Does it still matter if we stand right in front of the stage?

“That depends on the set-up of the amplifiers and the acoustics in the space. It definitely matters if you are standing close to or immediately in front of an amp, or far away and to the side. Most of the time strong amplifiers are set up, so in that case it is more sensible to stand towards the back. If you consider that 3dB less allows you to listen for at least twice as long, it therefore makes sense to find a place where the music is not so loud.” 

Eurosonic Noorderslag

Eurosonic Noorderslag

Dave Langers was born in Limburg, practically at the Belgian border. After studying in Eindhoven he worked briefly for Océ, after which he specialised in audiology. In 2006 Langers relocated to Groningen for a post-doctorate degree. He was awarded a prestigious VENI scholarship for his research into tinnitus, lived and worked in the United States and England for a number of years and is now active as an audiologist with the UMCG and other institutions.

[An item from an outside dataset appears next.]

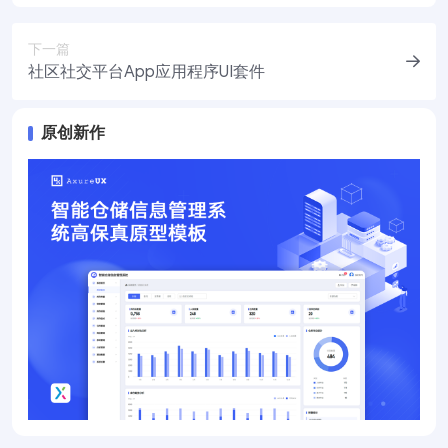
下一篇
社区社交平台App应用程序UI套件
原创新作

“It used to be that everywhere above Nijmegen was considered “the north” and seemed a different world. But the transition went very well: where I had expected a closed and subdued community, Groningen residents turned out to be quite involved, friendly (and noticeably tall) people. Despite the fact that I could never really settle in other places, I felt right at home in Groningen.

I meet a lot of locals through my clinical work; they tend to notice my southern accent that I have never managed to lose, but I get on fine with city-dwellers and country people alike. I love the rural aspect of the area, but I also find the city very attractive: excellent amenities in and around a lovely and compact city centre. After renting close to the centre I now live just outside of the ring road, so for me it’s very easy to browse the Saturday market on foot or to take my bike out for a ride along the Damsterdiep towards Appingedam. I’ll always be a Limburger by birth, but for me, there isn’t much that tops Groningen!”